PythonFastAPIPostgreSQLpgvectorRedisNext.js 14OpenAIDocker

What it is

A full-stack news intelligence system built around editorial decisions. It ingests 113 RSS sources, clusters related stories, scores them for relevance, and turns a noisy feed surface into a queue an editor can inspect.

Why I built it

As a working tech journalist, I spend a lot of time doing the same thing every morning: scanning feeds, deciding what is genuinely new, what is a repeat of yesterday, and what is worth writing about. I wanted to turn that into a system rather than a reflex.

What it does

The pipeline runs in 30-minute cycles through six stages:

  1. Fetch - pulls RSS from 113 configured sources.
  2. Extract - parses titles, body text, publication metadata, and source identity.
  3. Deduplicate - uses pgvector semantic similarity (1,536-dim OpenAI embeddings) to flag stories that are repeats or near-repeats of earlier coverage.
  4. Embed - generates fresh embeddings for new items.
  5. Cluster - groups related articles by semantic proximity so an editor sees the story, not ten versions of it.
  6. Score - applies a four-factor editorial scoring model with the breakdown stored as JSONB so the reasoning is inspectable.
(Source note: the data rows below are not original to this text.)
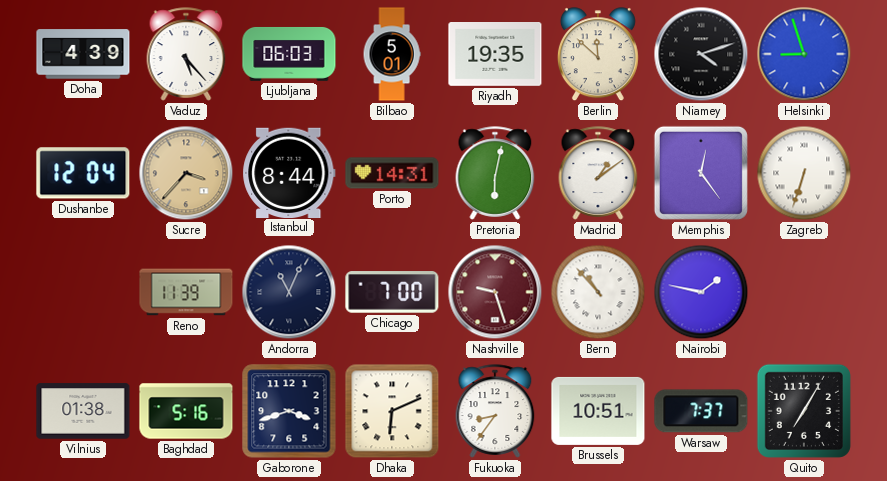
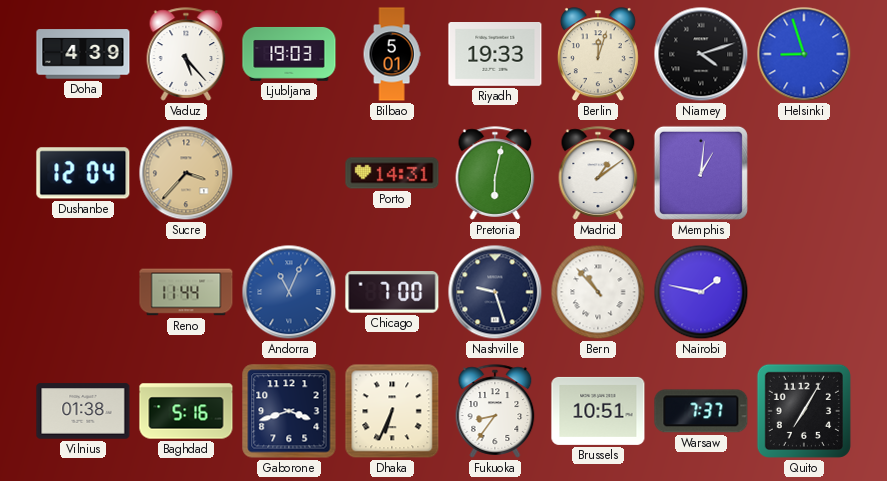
Ljubljana: 06:03 -> 19:03
Riyadh: 19:35 -> 19:33
Berlin: 11:52 -> 12:03
Istanbul: 8:44 -> none
Memphis: 12:24 -> 1:01
Zagreb: 6:33 -> none
Reno: 11:39 -> 11:44
Andorra dial: navy -> blue
Nashville dial: burgundy -> navy
Dhaka: 6:11 -> 6:34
The frontend is a Next.js 14 editorial dashboard backed by 20+ FastAPI endpoints. LLM-generated outputs are treated as inputs for review, with fallbacks when a primary model is unavailable.

The hard part

The hardest part was not the pipelines or the embeddings. It was the scoring. “Is this worth covering” is an editorial judgement, not a classification problem. The four-factor model only works if the reasoning is visible, so the score breakdown is stored and reviewed instead of hidden behind a number.

What I learned

  • Semantic deduplication catches stories that look different but are the same event, which is more useful than URL-based deduplication.
  • JSONB score breakdowns matter. An editor who cannot audit why something was scored high will not trust the queue.
  • A 30-minute cycle is fast enough to be useful and slow enough to be cheap. Real-time is not the goal; a clean queue is.

Current status

MVP. Running internally alongside GhostWriter and the KeplerClaw infrastructure. Not a public product yet.